Weekly Roundup

Rise of Retail: Individual investors are investing in the stock market at a pace similar to the 2021 meme-stock frenzy, buying stocks worth $76 billion during a three-month period ending on May 24, compared with net purchases of $80.6 billion between January and March 2021, Vanda data showed.

World Economic Forum: Crypto took center stage in Davos as firms encouraged faster adoption of the technology, with Tether even giving away free pizza on the Promenade to celebrate Bitcoin Pizza Day.

MiamiCoin: Miami Mayor Francis Suarez is working with the operator of the city’s digital currency to resolve glitches after it was reported that the digital currency has fallen below 95% of its original value.

Market Data Ruling: A U.S. appeals court ruled that the Securities and Exchange Commission can proceed with its overhaul of the way essential stock market data is collected and disseminated, holding in favor of competition and transparency.

Fintech Funding: Fintech startup and alternative credit asset manager Viola Credit closed its latest $700 million fund, which will provide asset-based lending capital to FinTech, PropTech and InsurTech startups.

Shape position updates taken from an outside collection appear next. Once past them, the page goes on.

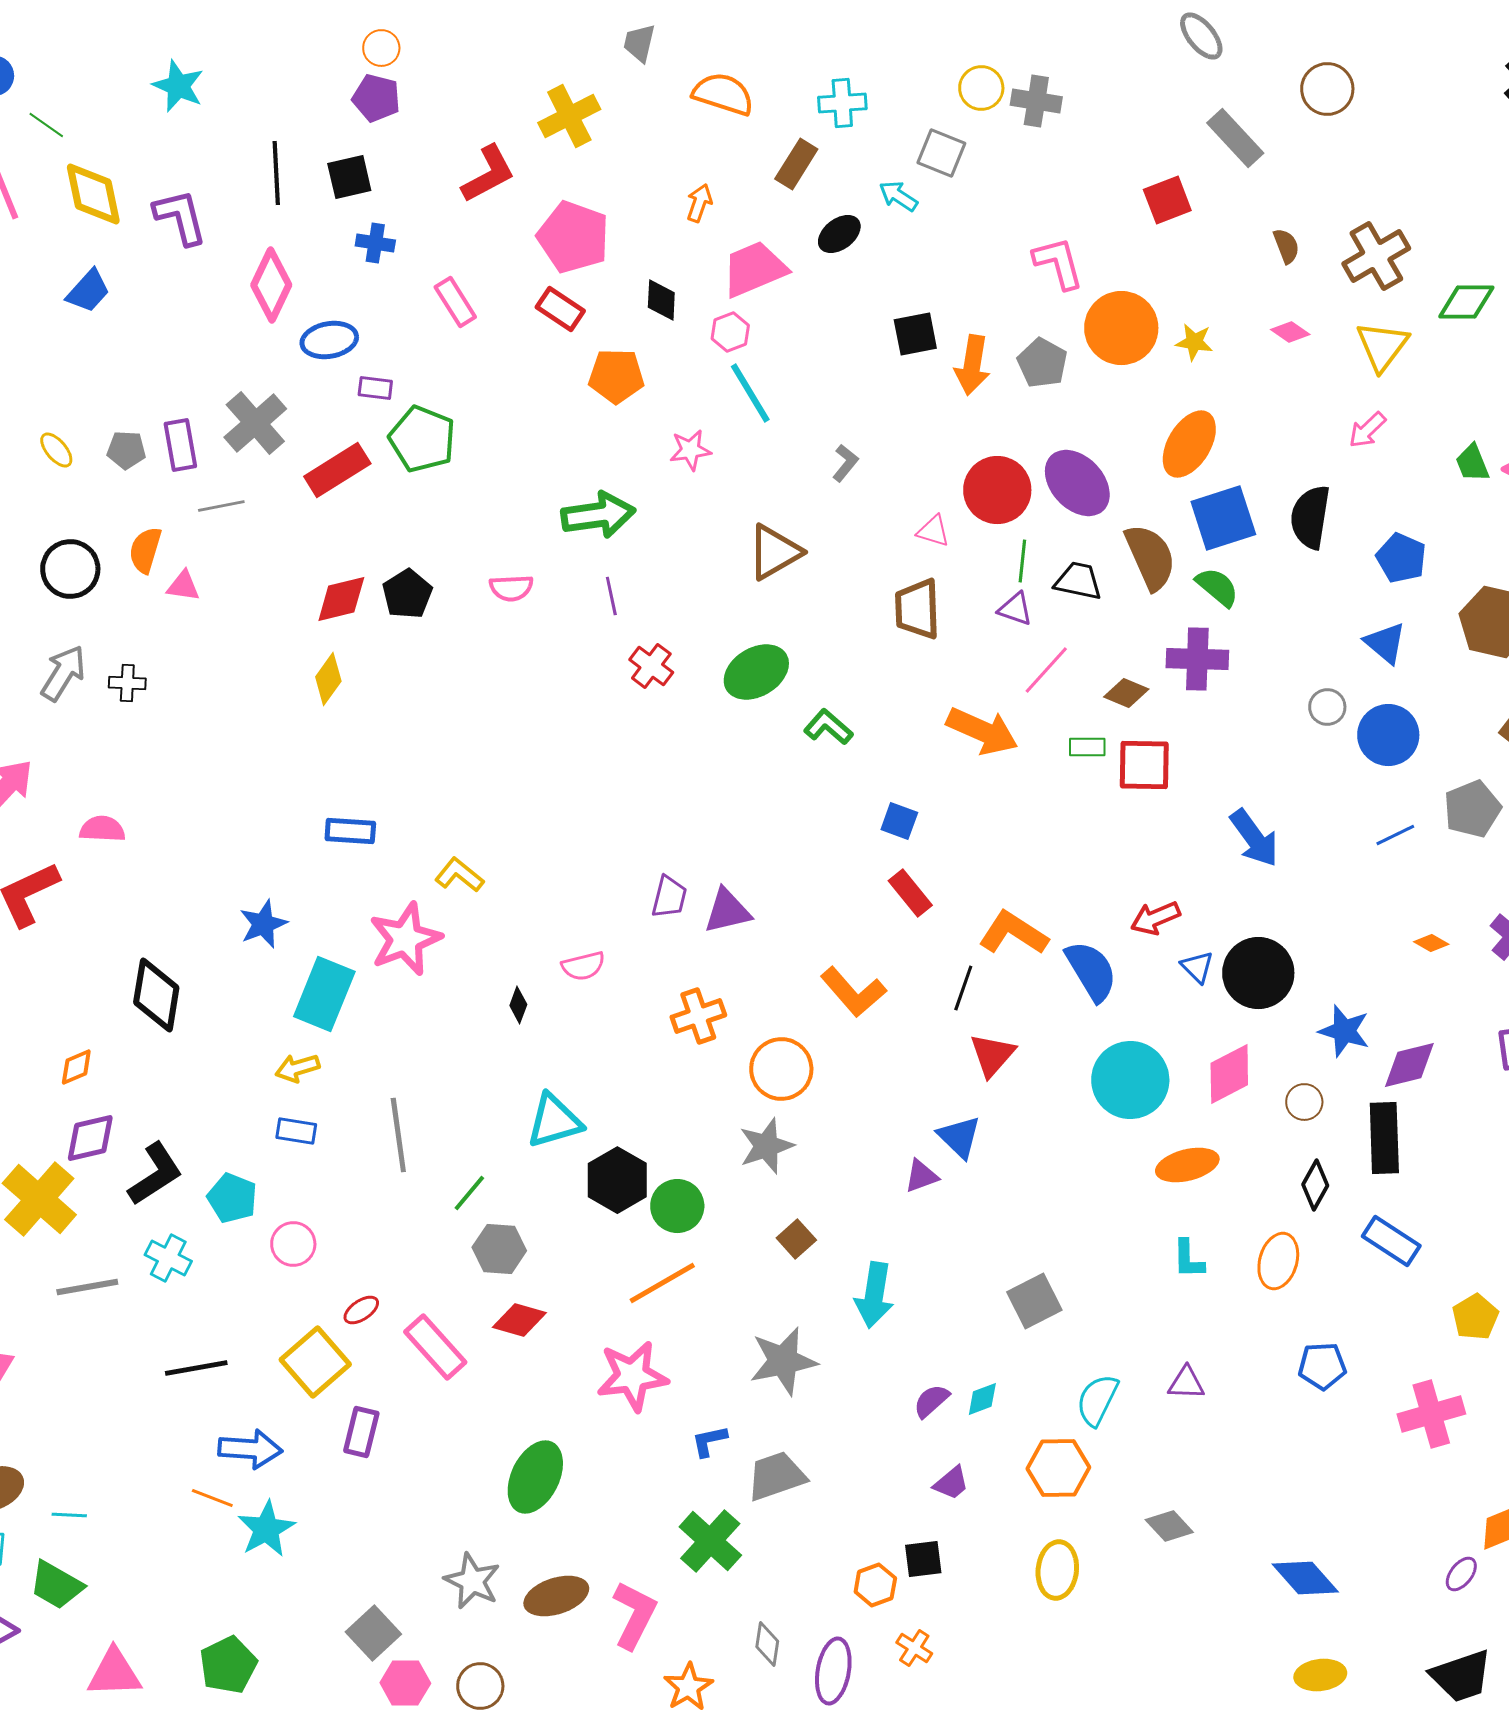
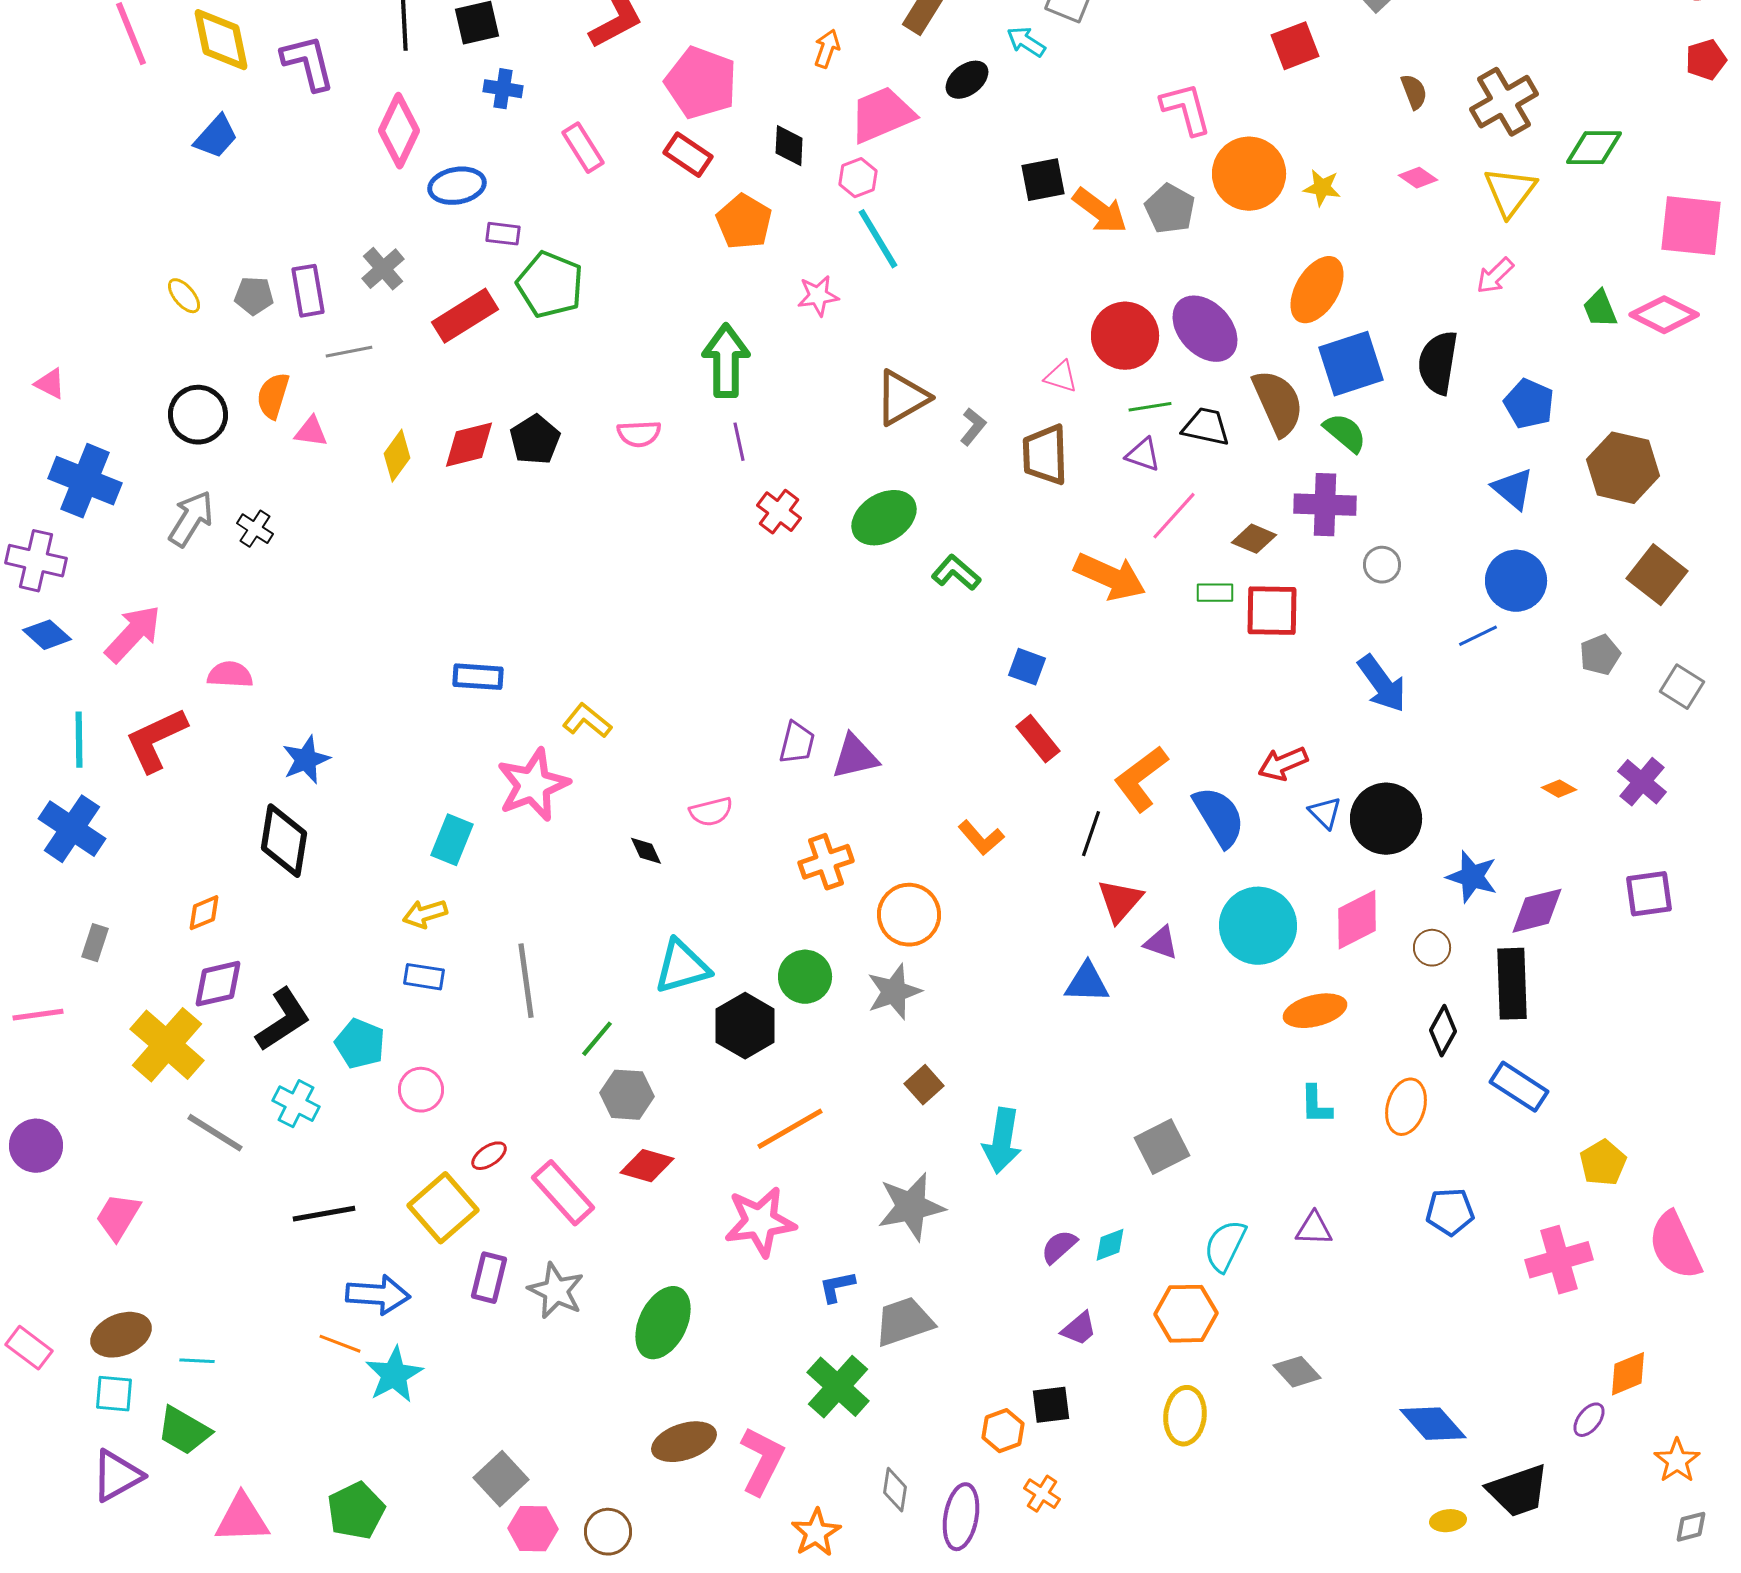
orange arrow: (972, 365) -> (1100, 211), turned -62
orange pentagon: (616, 376) -> (744, 222), turned 30
gray cross: (255, 423) -> (383, 269), size x0.7
gray L-shape: (845, 463) -> (973, 427), moved
green arrow: (598, 515) -> (726, 361), turned -82
green line: (1022, 561) -> (1150, 407), turned 75
yellow diamond: (328, 679) -> (397, 456), moved
black cross: (127, 683) -> (255, 529), turned 30
gray circle: (1327, 707) -> (1382, 565), moved
gray pentagon: (1472, 809) -> (1600, 655), size x0.7
blue line: (1395, 835) -> (1478, 636), moved
blue star: (263, 924) -> (306, 760), moved
orange L-shape: (1013, 933) -> (1141, 779), turned -70
orange L-shape: (853, 992) -> (981, 838), size x0.7
cyan rectangle: (324, 994) -> (452, 840), size x0.7
black diamond: (518, 1005) -> (646, 851), turned -45
blue triangle: (959, 1137) -> (1087, 983), turned -42
purple triangle: (921, 1176) -> (1161, 943), moved, turned 39
green circle: (677, 1206) -> (805, 977), moved
gray line: (87, 1287) -> (215, 1133), turned 42
gray star: (472, 1581) -> (556, 1291), moved
yellow ellipse: (1320, 1675) -> (1448, 1521), size x0.7
black trapezoid: (1461, 1676) -> (1518, 1491), moved

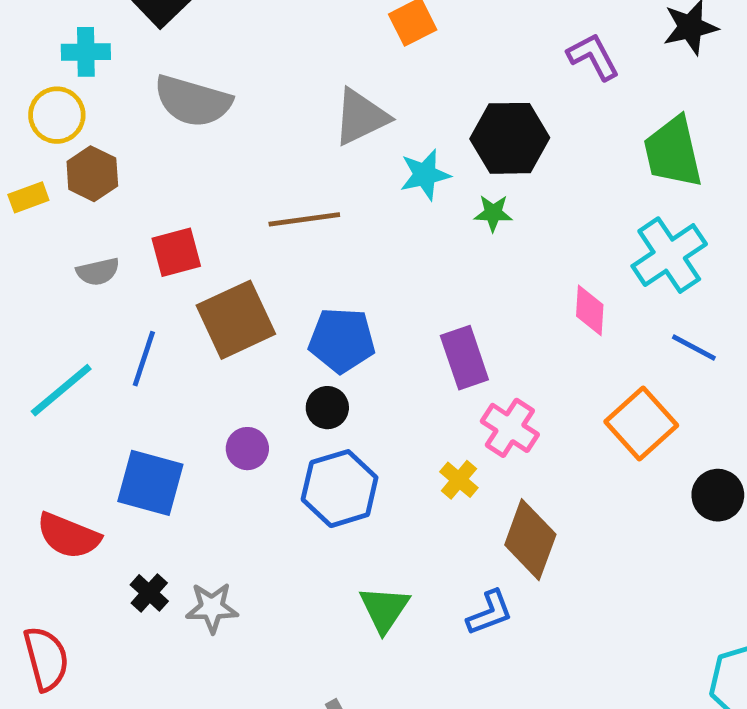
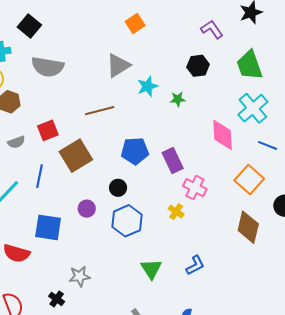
black hexagon: (510, 138) -> (198, 66), moved, size x0.7
pink diamond: (590, 310) -> (222, 135), size x1.5
blue pentagon: (342, 340) -> (135, 151), moved
brown diamond: (530, 540) -> (248, 227), moved
black cross: (149, 593) -> (57, 299), moved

Credit Trading Algorithms: It was reported that credit trading algorithms are better equipped to price bonds during periods of market stress, in part because of data gathered during the 2020 turmoil.

In the Mix: This Week’s Top FinTech Thought Leader

Doug Cifu, CEO, Virtu, delivered a keynote discussion on the growth of retail investing, execution quality, price improvement, payment for order flow, and other market structure topics at the Bloomberg Market Structure 3.0 Conference.

Securities and Exchange Commissioner Hester Peirce remarked that the US has dropped the ball on crypto regulation at the DC Blockchain Summit, noting, “there’s a lot of fraud in this space, because it’s the hot area of the moment. …The other piece that does concern me is the way that we’ve sort of dropped the regulatory ball.”

Sebastian Siemiatkowski, CEO and Co-Founder, Klarna, said that the company will focus less on growth and more on short-term profitability, after cutting 10% of Klarna’s more than 7,000-strong workforce.